You suspect a possible ectopic pregnancy. Which of the following variables is the most significant risk factor for CEP specifically?

• □ A A history of nulliparity

• □ B A history of uterine curettage

• □ C A history of uterine curettage

• □ D Use of a vaginal ring contraceptive

2. Which of the following statements regarding the clinical presentation of CEP is most accurate?

• □ A The classical symptom of CEP is vaginal bleeding

• □ B Abdominal pain is invariably present in CEP

• □ C Both the external and internal os are open

• □ D There are no distinct ultrasound findings

3. The patient is diagnosed with CEP and desires expectant management only.
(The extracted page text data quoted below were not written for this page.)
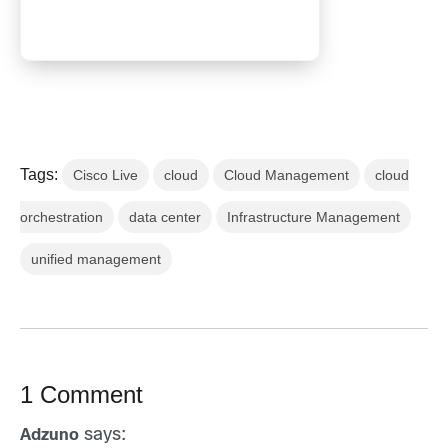
Tags:
Cisco Live
cloud
Cloud Management
cloud
orchestration
data center
Infrastructure Management
unified management
1 Comment
says:
Adzuno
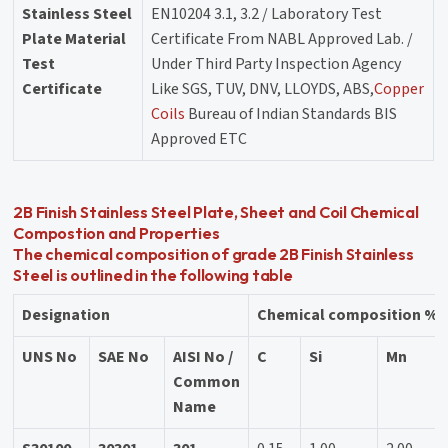
Stainless Steel
EN10204 3.1, 3.2 / Laboratory Test
Plate Material
Certificate From NABL Approved Lab. /
Test
Under Third Party Inspection Agency
Certificate
Like SGS, TUV, DNV, LLOYDS, ABS,
Copper
Coils
Bureau of Indian Standards BIS
Approved ETC
2B Finish Stainless Steel Plate, Sheet and Coil Chemical
Compostion and Properties
The chemical composition of grade 2B Finish Stainless
Steel is outlined in the following table
Designation
Chemical composition % b
UNS No
SAE No
AISI No /
C
Si
Mn
Common
Name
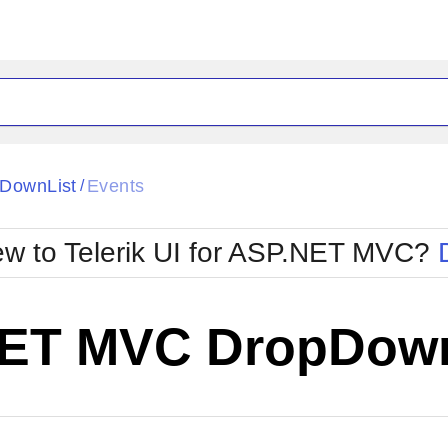
DownList
Events
/
w to Telerik UI for ASP.NET MVC?
ET MVC DropDown
Change Theme
W SOURCE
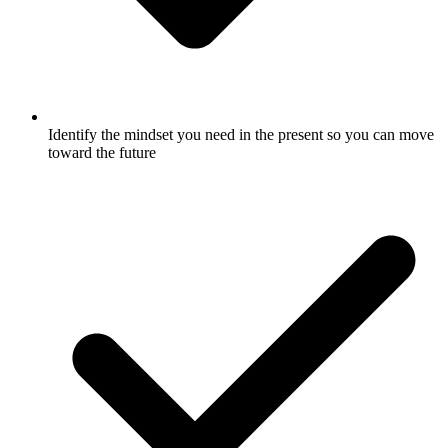
Identify the mindset you need in the present so you can move
toward the future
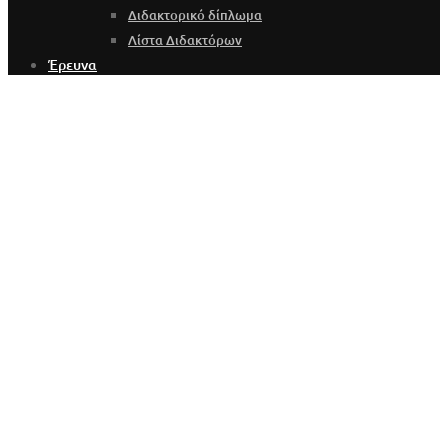
Διδακτορικό δίπλωμα
Λίστα Διδακτόρων
Έρευνα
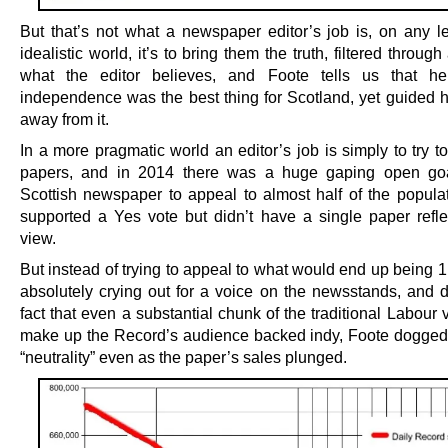
But that’s not what a newspaper editor’s job is, on any le
idealistic world, it’s to bring them the truth, filtered through
what the editor believes, and Foote tells us that he
independence was the best thing for Scotland, yet guided h
away from it.
In a more pragmatic world an editor’s job is simply to try t
papers, and in 2014 there was a huge gaping open goa
Scottish newspaper to appeal to almost half of the popula
supported a Yes vote but didn’t have a single paper reflec
view.
But instead of trying to appeal to what would end up being 
absolutely crying out for a voice on the newsstands, and d
fact that even a substantial chunk of the traditional Labour
make up the Record’s audience backed indy, Foote doggedl
“neutrality” even as the paper’s sales plunged.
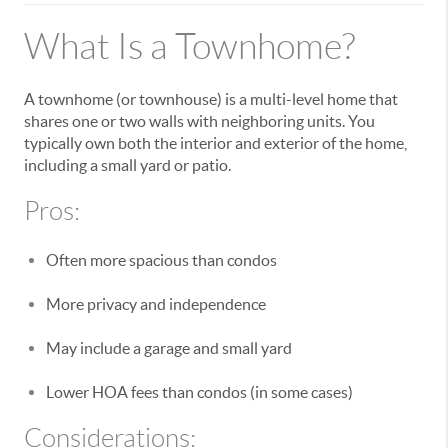
What Is a Townhome?
A townhome (or townhouse) is a multi-level home that
shares one or two walls with neighboring units. You
typically own both the interior and exterior of the home,
including a small yard or patio.
Pros:
Often more spacious than condos
More privacy and independence
May include a garage and small yard
Lower HOA fees than condos (in some cases)
Considerations:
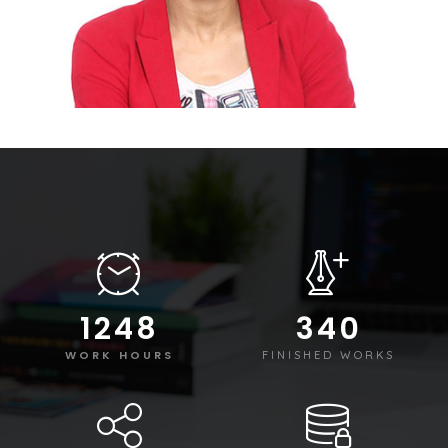
1250
340
WORK HOURS
FINISHED WORKS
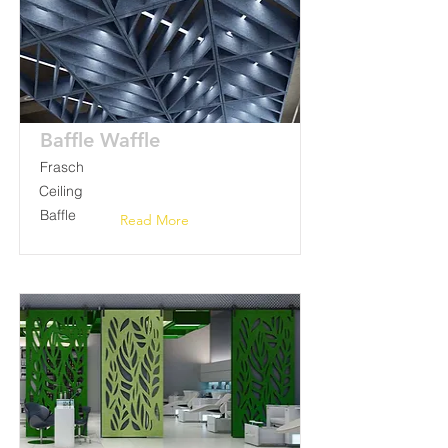
Baffle Waffle
Frasch
Ceiling
Baffle
Read More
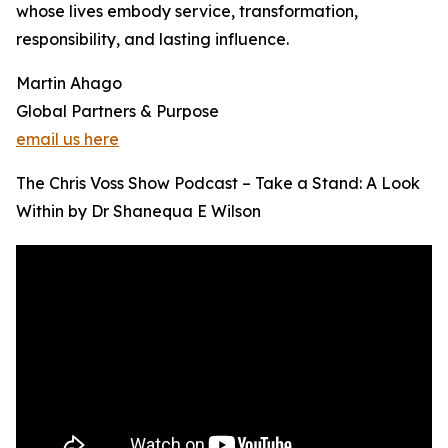
whose lives embody service, transformation,
responsibility, and lasting influence.
Martin Ahago
Global Partners & Purpose
email us here
The Chris Voss Show Podcast – Take a Stand: A Look
Within by Dr Shanequa E Wilson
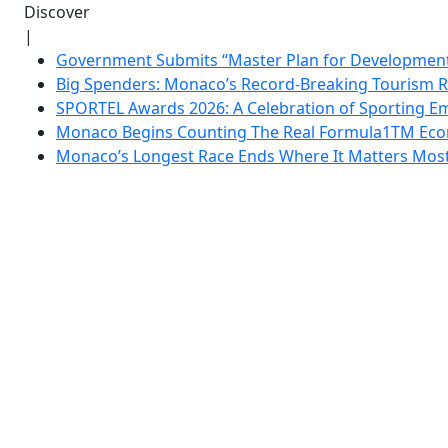
Discover
|
Government Submits “Master Plan for Development”
Big Spenders: Monaco’s Record-Breaking Tourism 
SPORTEL Awards 2026: A Celebration of Sporting Em
Monaco Begins Counting The Real Formula1TM Eco
Monaco’s Longest Race Ends Where It Matters Most:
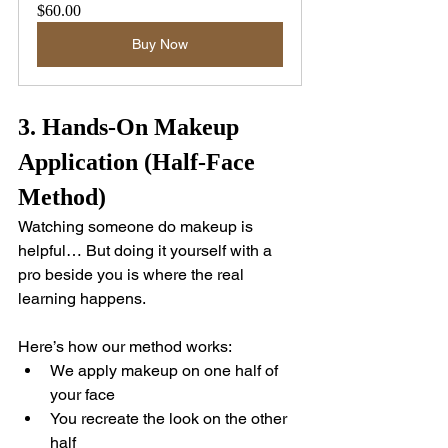
$60.00
Buy Now
3. Hands-On Makeup 
Application (Half-Face 
Method)
Watching someone do makeup is 
helpful… But doing it yourself with a 
pro beside you is where the real 
learning happens.
Here’s how our method works:
We apply makeup on one half of 
your face
You recreate the look on the other 
half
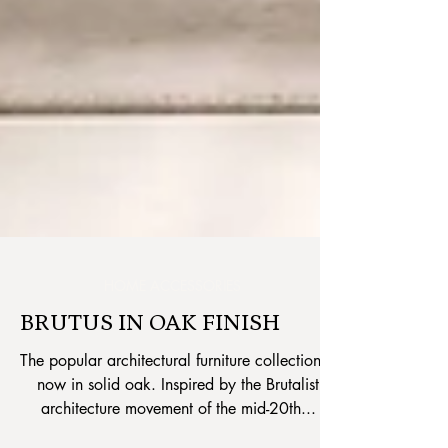
HOME ACCESSORIES
BRUTUS IN OAK FINISH
The popular architectural furniture collection is
now in solid oak. Inspired by the Brutalist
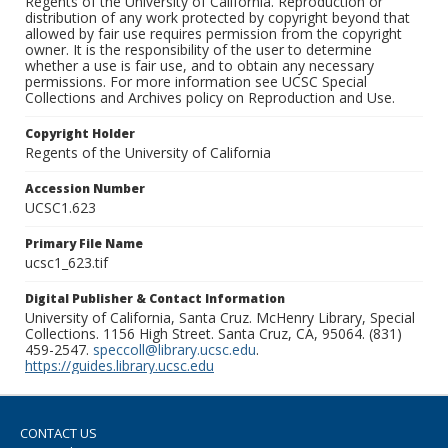
Regents of the University of California. Reproduction or
distribution of any work protected by copyright beyond that
allowed by fair use requires permission from the copyright
owner. It is the responsibility of the user to determine
whether a use is fair use, and to obtain any necessary
permissions. For more information see UCSC Special
Collections and Archives policy on Reproduction and Use.
Copyright Holder
Regents of the University of California
Accession Number
UCSC1.623
Primary File Name
ucsc1_623.tif
Digital Publisher & Contact Information
University of California, Santa Cruz. McHenry Library, Special
Collections. 1156 High Street. Santa Cruz, CA, 95064. (831)
459-2547.
speccoll@library.ucsc.edu
.
https://guides.library.ucsc.edu
CONTACT US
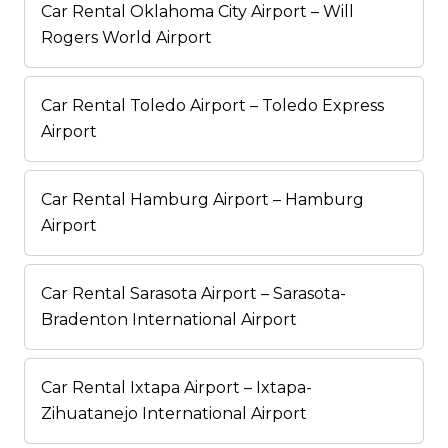
Car Rental Oklahoma City Airport – Will
Rogers World Airport
Car Rental Toledo Airport – Toledo Express
Airport
Car Rental Hamburg Airport – Hamburg
Airport
Car Rental Sarasota Airport – Sarasota-
Bradenton International Airport
Car Rental Ixtapa Airport – Ixtapa-
Zihuatanejo International Airport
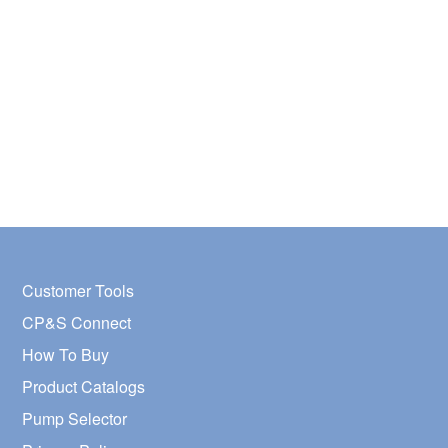
Customer Tools
CP&S Connect
How To Buy
Product Catalogs
Pump Selector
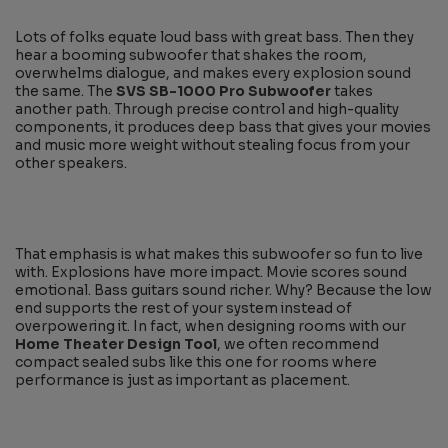
Lots of folks equate loud bass with great bass. Then they
hear a booming subwoofer that shakes the room,
overwhelms dialogue, and makes every explosion sound
the same. The
SVS SB-1000 Pro Subwoofer
takes
another path. Through precise control and high-quality
components, it produces deep bass that gives your movies
and music more weight without stealing focus from your
other speakers.
That emphasis is what makes this subwoofer so fun to live
with. Explosions have more impact. Movie scores sound
emotional. Bass guitars sound richer. Why? Because the low
end supports the rest of your system instead of
overpowering it. In fact, when designing rooms with our
Home Theater Design Tool
, we often recommend
compact sealed subs like this one for rooms where
performance is just as important as placement.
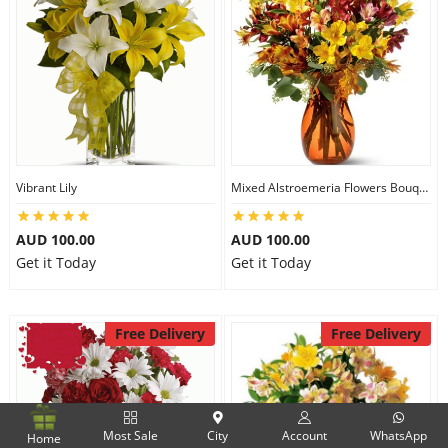
Vibrant Lily
Mixed Alstroemeria Flowers Bouquets
AUD 100.00
AUD 100.00
Get it Today
Get it Today
Free Delivery
Free Delivery
Most Sale
City
Account
WhatsApp
Home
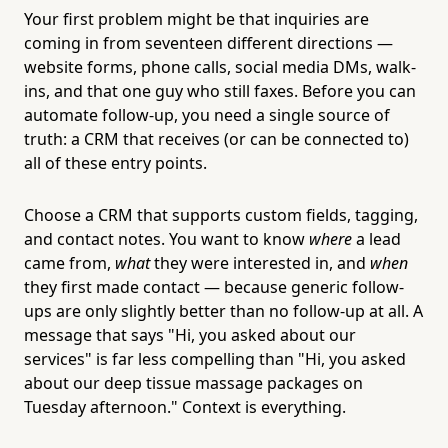
Your first problem might be that inquiries are
coming in from seventeen different directions —
website forms, phone calls, social media DMs, walk-
ins, and that one guy who still faxes. Before you can
automate follow-up, you need a single source of
truth: a CRM that receives (or can be connected to)
all of these entry points.
Choose a CRM that supports custom fields, tagging,
and contact notes. You want to know
where
a lead
came from,
what
they were interested in, and
when
they first made contact — because generic follow-
ups are only slightly better than no follow-up at all. A
message that says "Hi, you asked about our
services" is far less compelling than "Hi, you asked
about our deep tissue massage packages on
Tuesday afternoon." Context is everything.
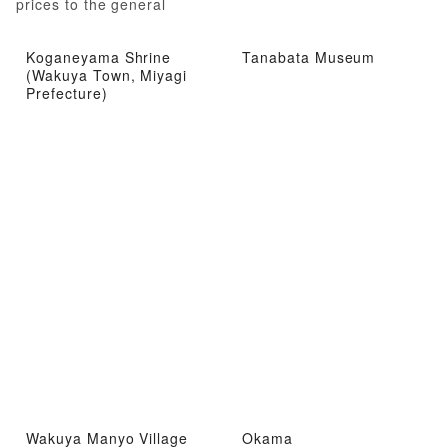
prices to the general
public!
Koganeyama Shrine
Tanabata Museum
(Wakuya Town, Miyagi
Prefecture)
Wakuya Manyo Village
Okama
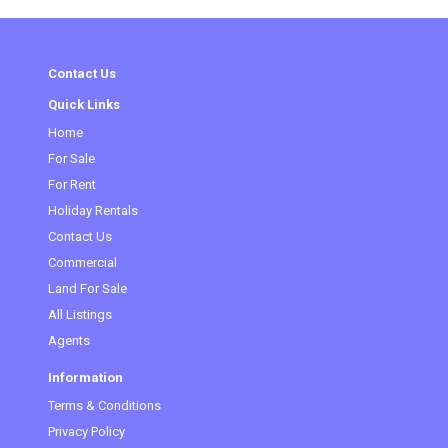
Contact Us
Quick Links
Home
(current)
For Sale
For Rent
Holiday Rentals
Contact Us
Commercial
Land For Sale
All Listings
Agents
Information
Terms & Conditions
Privacy Policy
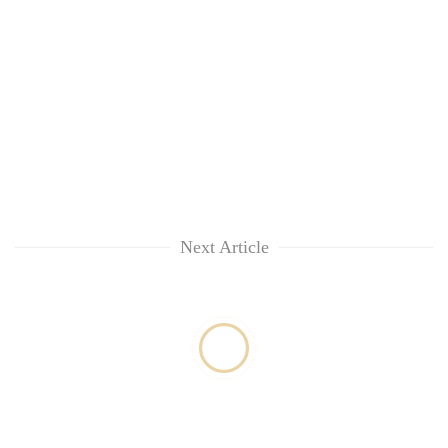
Next Article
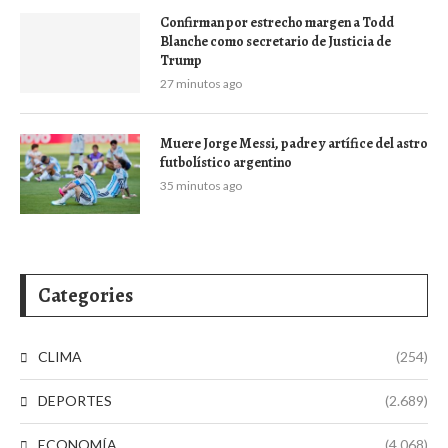
Confirman por estrecho margen a Todd
Blanche como secretario de Justicia de
Trump
27 minutos ago
Muere Jorge Messi, padre y artífice del astro
futbolístico argentino
35 minutos ago
Categories
CLIMA
(254)
DEPORTES
(2.689)
ECONOMÍA
(4.068)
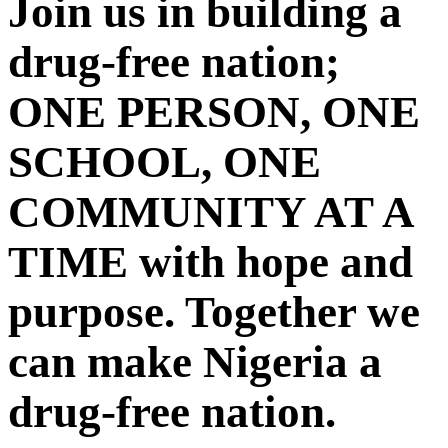
Join us in building a
drug-free nation;
ONE PERSON, ONE
SCHOOL, ONE
COMMUNITY AT A
TIME with hope and
purpose. Together we
can make Nigeria a
drug-free nation.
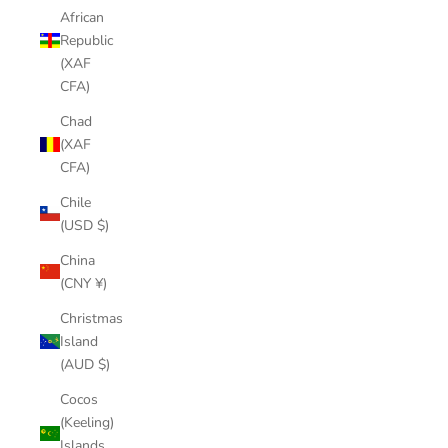
African
Republic
(XAF
CFA)
Chad
(XAF
CFA)
Chile
(USD $)
China
(CNY ¥)
Christmas
Island
(AUD $)
Cocos
(Keeling)
Islands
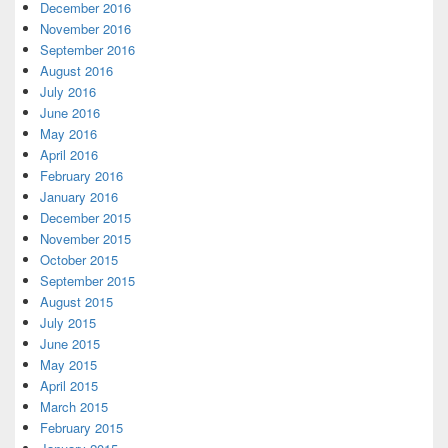
December 2016
November 2016
September 2016
August 2016
July 2016
June 2016
May 2016
April 2016
February 2016
January 2016
December 2015
November 2015
October 2015
September 2015
August 2015
July 2015
June 2015
May 2015
April 2015
March 2015
February 2015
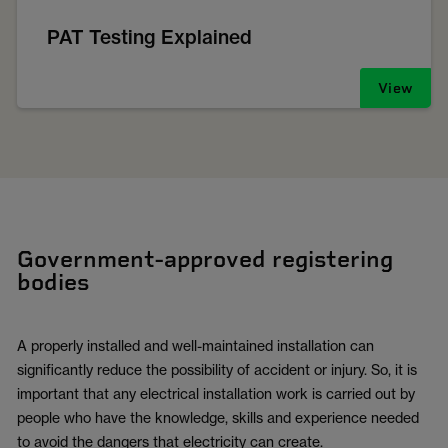
PAT Testing Explained
View
Government-approved registering
bodies
A properly installed and well-maintained installation can
significantly reduce the possibility of accident or injury. So, it is
important that any electrical installation work is carried out by
people who have the knowledge, skills and experience needed
to avoid the dangers that electricity can create.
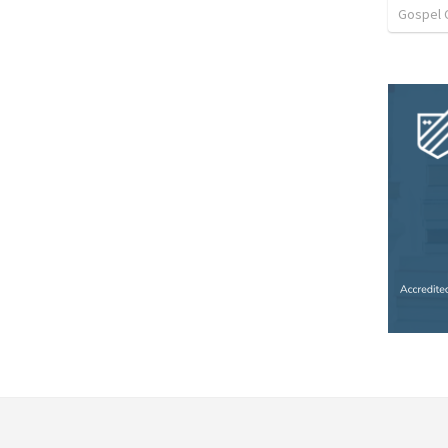
Gospel 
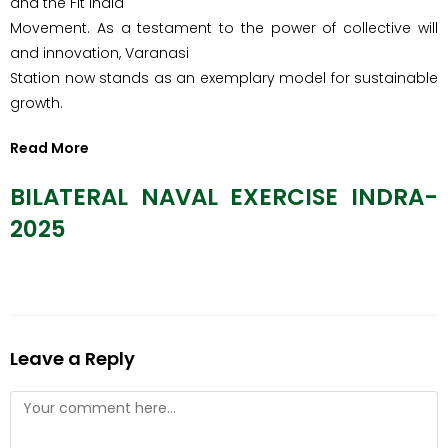
and the Fit India
Movement. As a testament to the power of collective will
and innovation, Varanasi
Station now stands as an exemplary model for sustainable
growth.
Read More
BILATERAL NAVAL EXERCISE INDRA-
2025
Leave a Reply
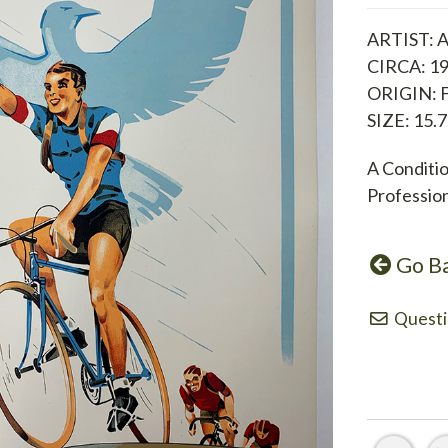
ARTIST: A
CIRCA: 1
ORIGIN: 
SIZE: 15.7
A Conditi
Professio
Go B
Questi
What can you tell her regarding this option?

• □ A Less than 10% of all cases of ectopic pregnancy resolve spontaneously

• □ B Expectant management is best reserved for women with a serum hCG of 2000 mIU/ml or less

• □ C The most important prognostic factor for expectant management is visualization of an ectopic gestational sac

• □ D The risk for spontaneous hemorrhage is not elevated in the expectant management of CEP

4. It is decided to treat the patient with methotrexate (MTX). What should you keep in mind regarding this therapeutic option?

• □ A The standard dose of MTX is 5 mg/kg orally 4 times daily

• □ B Local application of MTX is best performed via intracervical injection only

• □ C MTX is less efficient when the pregnancy is past 9 weeks of gestation and has a crown-rump length over 10 mm

• □ D MTX is not associated with severe hemorrhage in cases of CEP

Notes

CEP: Cervical ectopic pregnancy; IUD: Intrauterine device.